Monday, December 1, 2014

I'll Always Wonder

I'll always wonder who you would have been. Who you would have looked like. How your little personality would have developed. What kind of interests you would have. How close you would have been to your big brother Ryder who would have been only 17 months older than you. 

In honor of December, your birth month, I am choosing JOY to celebrate your life! You are the inspiration behind your baby sister's name and the impact you have had on my heart is life changing.  I think about you Every. Single. Day. With every Christmas tree, twinkling lights and stocking I see hung, I see your baby fingerprints all over them and I choose to be filled with joy!  Albeit, many days it's a challenge. I should be getting ready to give birth this month. I even have a couple of items that I still see hung in your brother's closet.  I bought them out of faith for your life.  Faith that you were going to make it after we heard your beating heart. 

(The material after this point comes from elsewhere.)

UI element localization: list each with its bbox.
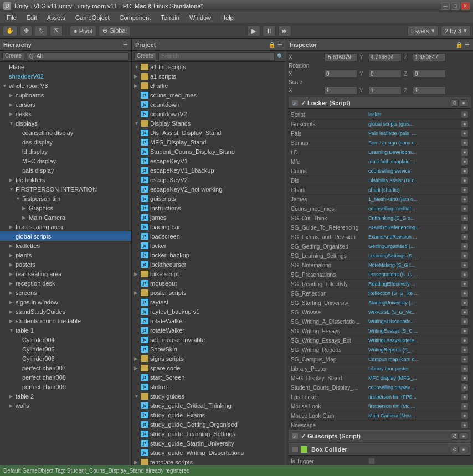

I became pregnant for the third time 3 months after we said "goodbye" to you - which was in May. 3 months later I was pregnant with a baby whose due date was in May. Coincidence? I think absolutely not! My new pregnancy didn't make me any less sad, didn't make me think about you any less and it definitely didn't replace you.  It actually did quite the exact opposite. It made me tend to ditatch myself from getting close to someone I was so afraid of losing.  To experience the heartbreak all over again and to emotionally break was something I  was so afraid of. 

But instead of letting sorrow take over, I am continuously reminded to choose joy! To be filled with joy! To let joy radiate any sadness and heartbreak. I'm literally choosing JOY and because of you, JOY fills me - physically, emotionally and spiritually.  I will remember you every time your sister's name is spoken and I will forever carry you....if not in my womb, then in my heart. 

Happy birth month baby December. I'll always wonder who you would have been.